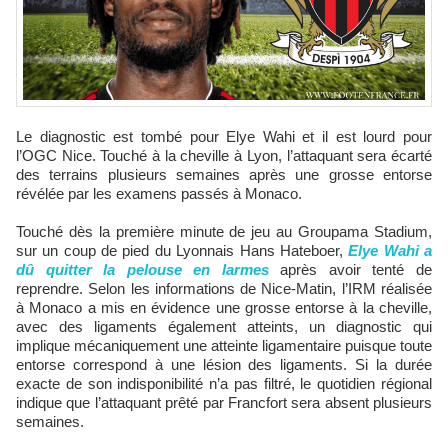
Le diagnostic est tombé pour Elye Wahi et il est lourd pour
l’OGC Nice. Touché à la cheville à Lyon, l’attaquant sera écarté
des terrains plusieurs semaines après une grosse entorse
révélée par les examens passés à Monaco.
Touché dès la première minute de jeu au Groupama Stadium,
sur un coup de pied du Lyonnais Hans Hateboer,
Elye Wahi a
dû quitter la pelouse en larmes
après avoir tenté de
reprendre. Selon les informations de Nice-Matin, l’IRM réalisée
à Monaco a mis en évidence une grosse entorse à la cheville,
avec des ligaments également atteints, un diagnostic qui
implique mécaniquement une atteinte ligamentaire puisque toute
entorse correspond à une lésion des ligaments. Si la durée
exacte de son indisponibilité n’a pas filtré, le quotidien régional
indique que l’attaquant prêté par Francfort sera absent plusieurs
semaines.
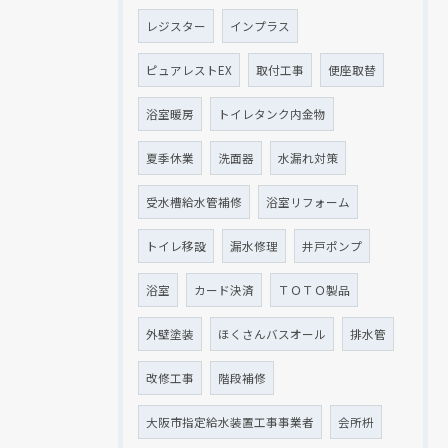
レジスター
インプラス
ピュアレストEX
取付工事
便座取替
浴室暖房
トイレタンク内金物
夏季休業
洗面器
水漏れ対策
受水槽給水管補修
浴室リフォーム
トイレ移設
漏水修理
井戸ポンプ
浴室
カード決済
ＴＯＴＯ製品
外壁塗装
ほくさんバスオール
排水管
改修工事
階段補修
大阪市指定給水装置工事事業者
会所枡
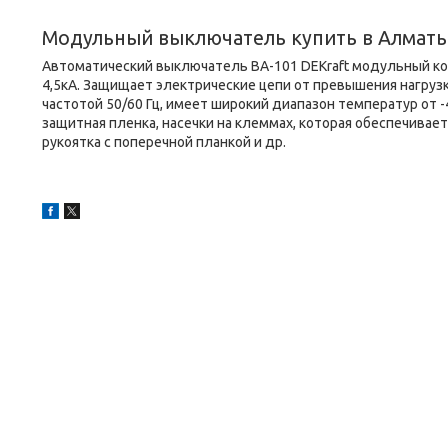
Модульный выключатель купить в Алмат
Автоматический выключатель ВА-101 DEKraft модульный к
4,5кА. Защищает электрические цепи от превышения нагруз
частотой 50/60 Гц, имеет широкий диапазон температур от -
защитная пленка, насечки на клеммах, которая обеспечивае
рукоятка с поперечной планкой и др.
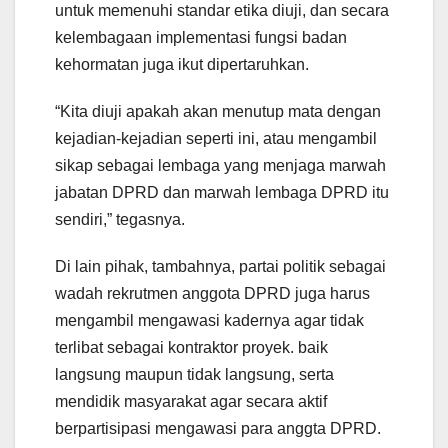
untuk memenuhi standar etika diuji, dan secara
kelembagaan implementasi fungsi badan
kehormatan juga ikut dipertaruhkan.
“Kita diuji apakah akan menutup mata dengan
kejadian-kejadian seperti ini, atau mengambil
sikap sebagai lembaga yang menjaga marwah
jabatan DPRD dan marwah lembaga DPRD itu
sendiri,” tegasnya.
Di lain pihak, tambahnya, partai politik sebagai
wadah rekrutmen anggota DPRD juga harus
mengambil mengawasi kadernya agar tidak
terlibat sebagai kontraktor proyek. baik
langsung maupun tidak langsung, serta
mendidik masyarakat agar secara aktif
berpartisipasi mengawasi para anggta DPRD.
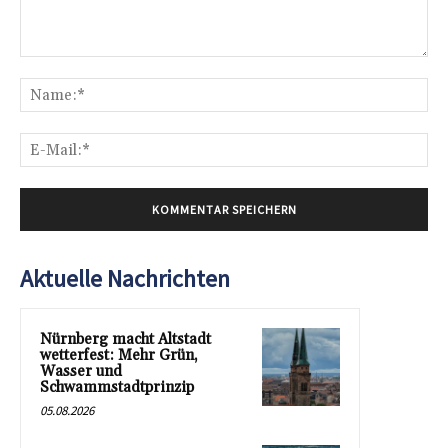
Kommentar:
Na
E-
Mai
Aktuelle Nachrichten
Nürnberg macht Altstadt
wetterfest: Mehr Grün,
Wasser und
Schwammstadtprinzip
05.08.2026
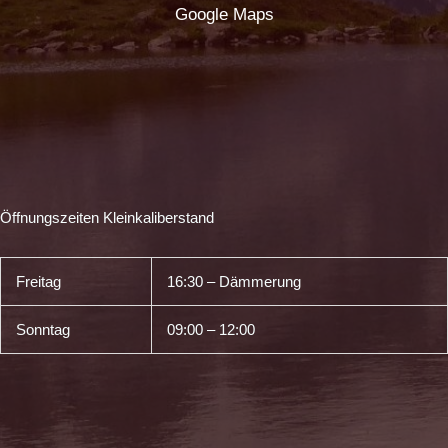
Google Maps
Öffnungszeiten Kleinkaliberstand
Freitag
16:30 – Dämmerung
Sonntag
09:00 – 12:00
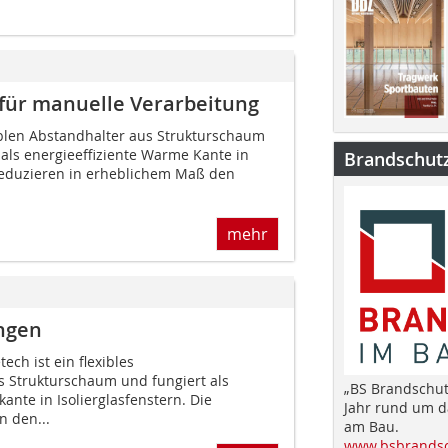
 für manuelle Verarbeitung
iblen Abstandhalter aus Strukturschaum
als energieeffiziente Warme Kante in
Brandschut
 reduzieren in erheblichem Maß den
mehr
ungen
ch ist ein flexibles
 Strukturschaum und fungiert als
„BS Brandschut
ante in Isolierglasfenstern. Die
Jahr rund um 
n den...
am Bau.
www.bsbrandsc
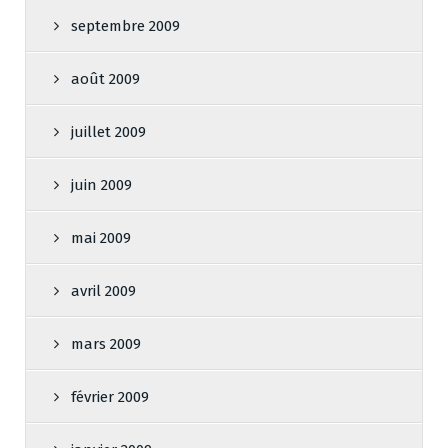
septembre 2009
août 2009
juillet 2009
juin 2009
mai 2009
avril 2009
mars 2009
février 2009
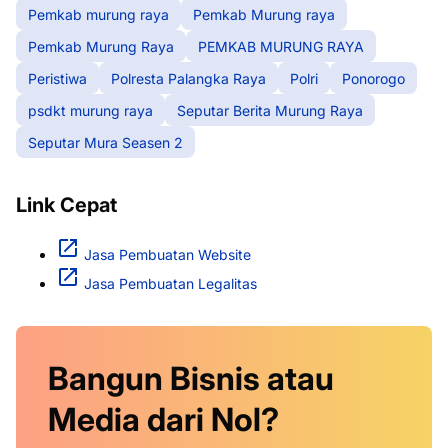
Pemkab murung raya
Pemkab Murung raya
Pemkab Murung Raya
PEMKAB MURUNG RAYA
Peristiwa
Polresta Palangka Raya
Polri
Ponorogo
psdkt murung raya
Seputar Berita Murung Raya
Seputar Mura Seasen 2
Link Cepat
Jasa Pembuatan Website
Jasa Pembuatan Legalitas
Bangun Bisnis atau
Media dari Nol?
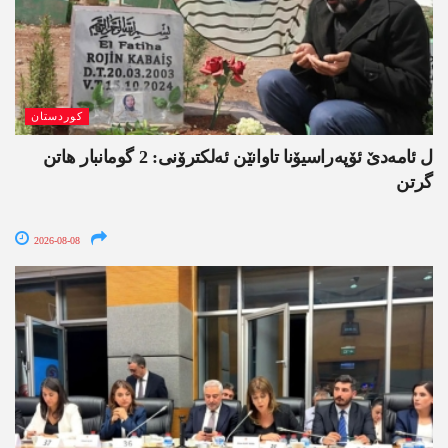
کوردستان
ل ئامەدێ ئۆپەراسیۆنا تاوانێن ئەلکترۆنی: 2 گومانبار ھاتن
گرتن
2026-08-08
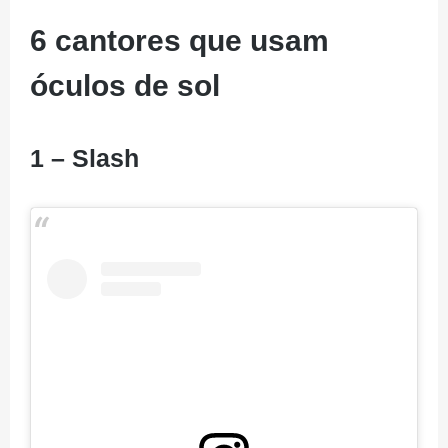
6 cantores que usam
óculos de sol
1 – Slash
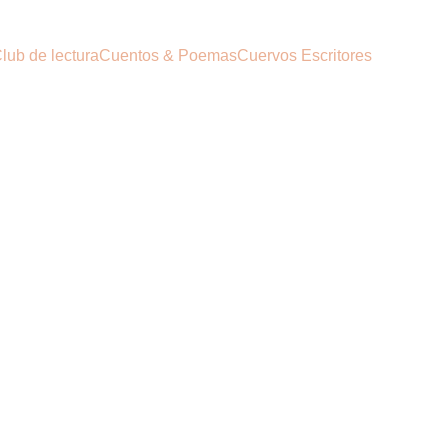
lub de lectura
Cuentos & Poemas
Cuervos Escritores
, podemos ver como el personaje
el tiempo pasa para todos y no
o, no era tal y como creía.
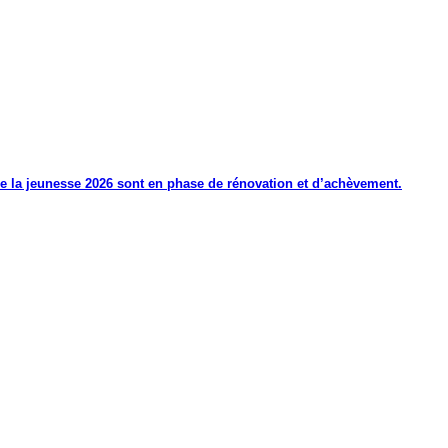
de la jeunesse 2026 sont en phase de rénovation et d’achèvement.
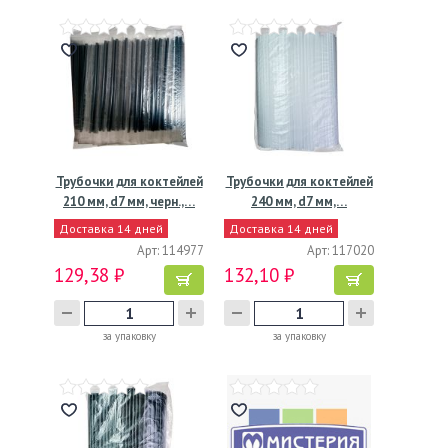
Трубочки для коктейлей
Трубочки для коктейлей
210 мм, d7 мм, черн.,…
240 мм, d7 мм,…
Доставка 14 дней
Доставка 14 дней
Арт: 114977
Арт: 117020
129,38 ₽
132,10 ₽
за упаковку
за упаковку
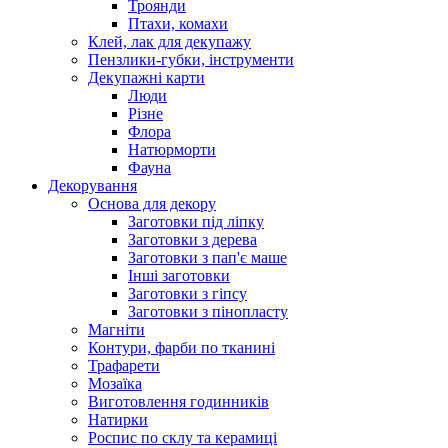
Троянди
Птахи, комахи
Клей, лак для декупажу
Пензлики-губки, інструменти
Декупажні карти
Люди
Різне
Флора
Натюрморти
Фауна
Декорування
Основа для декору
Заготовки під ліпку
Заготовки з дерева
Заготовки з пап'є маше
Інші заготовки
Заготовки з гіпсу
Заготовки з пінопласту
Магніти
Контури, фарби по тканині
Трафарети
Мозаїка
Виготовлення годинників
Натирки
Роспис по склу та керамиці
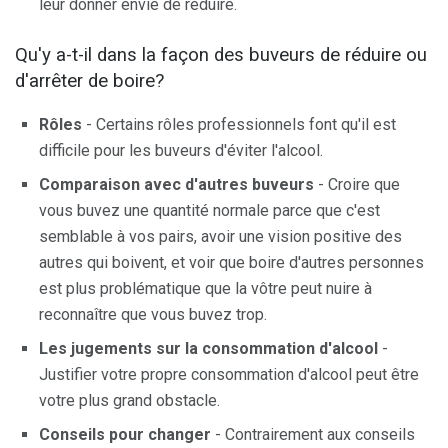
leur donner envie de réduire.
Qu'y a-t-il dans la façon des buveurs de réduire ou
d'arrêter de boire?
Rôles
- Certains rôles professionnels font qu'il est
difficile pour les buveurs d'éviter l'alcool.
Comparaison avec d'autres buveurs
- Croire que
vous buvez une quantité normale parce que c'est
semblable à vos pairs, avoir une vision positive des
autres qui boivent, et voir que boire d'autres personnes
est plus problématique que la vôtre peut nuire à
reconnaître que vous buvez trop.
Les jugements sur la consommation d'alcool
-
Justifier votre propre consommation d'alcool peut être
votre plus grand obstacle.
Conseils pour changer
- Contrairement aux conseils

-=-=-=-=-

### What you have to do
The output is the records exactly as they read, with no pictures in it.

### Written solution
Le diagnostic est tombé pour Elye Wahi et il est lourd pour
l’OGC Nice. Touché à la cheville à Lyon, l’attaquant sera écarté
des terrains plusieurs semaines après une grosse entorse
révélée par les examens passés à Monaco.
Touché dès la première minute de jeu au Groupama Stadium,
sur un coup de pied du Lyonnais Hans Hateboer,
Elye Wahi a
dû quitter la pelouse en larmes
après avoir tenté de
reprendre. Selon les informations de Nice-Matin, l’IRM réalisée
à Monaco a mis en évidence une grosse entorse à la cheville,
avec des ligaments également atteints, un diagnostic qui
implique mécaniquement une atteinte ligamentaire puisque toute
entorse correspond à une lésion des ligaments. Si la durée
exacte de son indisponibilité n’a pas filtré, le quotidien régional
indique que l’attaquant prêté par Francfort sera absent plusieurs
semaines.
レジスター
インプラス
ピュアレストEX
取付工事
便座取替
浴室暖房
トイレタンク内金物
夏季休業
洗面器
水漏れ対策
受水槽給水管補修
浴室リフォーム
トイレ移設
漏水修理
井戸ポンプ
浴室
カード決済
ＴＯＴＯ製品
外壁塗装
ほくさんバスオール
排水管
改修工事
階段補修
大阪市指定給水装置工事事業者
会所枡
Модульный выключатель купить в Алмат
Автоматический выключатель ВА-101 DEKraft модульный к
4,5кА. Защищает электрические цепи от превышения нагруз
частотой 50/60 Гц, имеет широкий диапазон температур от -
защитная пленка, насечки на клеммах, которая обеспечивае
рукоятка с поперечной планкой и др.
untuk memenuhi standar etika diuji, dan secara
kelembagaan implementasi fungsi badan
kehormatan juga ikut dipertaruhkan.
“Kita diuji apakah akan menutup mata dengan
kejadian-kejadian seperti ini, atau mengambil
sikap sebagai lembaga yang menjaga marwah
jabatan DPRD dan marwah lembaga DPRD itu
sendiri,” tegasnya.
Di lain pihak, tambahnya, partai politik sebagai
wadah rekrutmen anggota DPRD juga harus
mengambil mengawasi kadernya agar tidak
terlibat sebagai kontraktor proyek. baik
langsung maupun tidak langsung, serta
mendidik masyarakat agar secara aktif
berpartisipasi mengawasi para anggta DPRD.
Kommentar:
Na
E-
Mai
Aktuelle Nachrichten
Nürnberg macht Altstadt
wetterfest: Mehr Grün,
Wasser und
Schwammstadtprinzip
05.08.2026
Google Maps
Öffnungszeiten Kleinkaliberstand
Freitag
16:30 – Dämmerung
Sonntag
09:00 – 12:00
 für manuelle Verarbeitung
iblen Abstandhalter aus Strukturschaum
als energieeffiziente Warme Kante in
Brandschut
 reduzieren in erheblichem Maß den
mehr
ungen
ch ist ein flexibles
 Strukturschaum und fungiert als
„BS Brandschut
ante in Isolierglasfenstern. Die
Jahr rund um 
n den...
am Bau.
www.bsbrandsc
septembre 2009
août 2009
juillet 2009
juin 2009
mai 2009
avril 2009
mars 2009
février 2009
Pemkab murung raya
Pemkab Murung raya
Pemkab Murung Raya
PEMKAB MURUNG RAYA
Peristiwa
Polresta Palangka Raya
Polri
Ponorogo
psdkt murung raya
Seputar Berita Murung Raya
Seputar Mura Seasen 2
Link Cepat
Jasa Pembuatan Website
Jasa Pembuatan Legalitas
Bangun Bisnis atau
Media dari Nol?
کوردستان
ل ئامەدێ ئۆپەراسیۆنا تاوانێن ئەلکترۆنی: 2 گومانبار ھاتن
گرتن
2026-08-08
6 cantores que usam
óculos de sol
1 – Slash
lub de lectura
Cuentos & Poemas
Cuervos Escritores
, podemos ver como el personaje
el tiempo pasa para todos y no
o, no era tal y como creía.
de la jeunesse 2026 sont en phase de rénovation et d’achèvement.
Трубочки для коктейлей
Трубочки для коктейлей
210 мм, d7 мм, черн.,…
240 мм, d7 мм,…
Доставка 14 дней
Доставка 14 дней
Арт: 114977
Арт: 117020
129,38 ₽
132,10 ₽
за упаковку
за упаковку
Троянди
Птахи, комахи
Клей, лак для декупажу
Пензлики-губки, інструменти
Декупажні карти
Люди
Різне
Флора
Натюрморти
Фауна
Декорування
Основа для декору
Заготовки під ліпку
Заготовки з дерева
Заготовки з пап'є маше
Інші заготовки
Заготовки з гіпсу
Заготовки з пінопласту
Магніти
Контури, фарби по тканині
Трафарети
Мозаїка
Виготовлення годинників
Натирки
Роспис по склу та керамиці
leur donner envie de réduire.
Qu'y a-t-il dans la façon des buveurs de réduire ou
d'arrêter de boire?
Rôles
- Certains rôles professionnels font qu'il est
difficile pour les buveurs d'éviter l'alcool.
Comparaison avec d'autres buveurs
- Croire que
vous buvez une quantité normale parce que c'est
semblable à vos pairs, avoir une vision positive des
autres qui boivent, et voir que boire d'autres personnes
est plus problématique que la vôtre peut nuire à
reconnaître que vous buvez trop.
Les jugements sur la consommation d'alcool
-
Justifier votre propre consommation d'alcool peut être
votre plus grand obstacle.
Conseils pour changer
- Contrairement aux conseils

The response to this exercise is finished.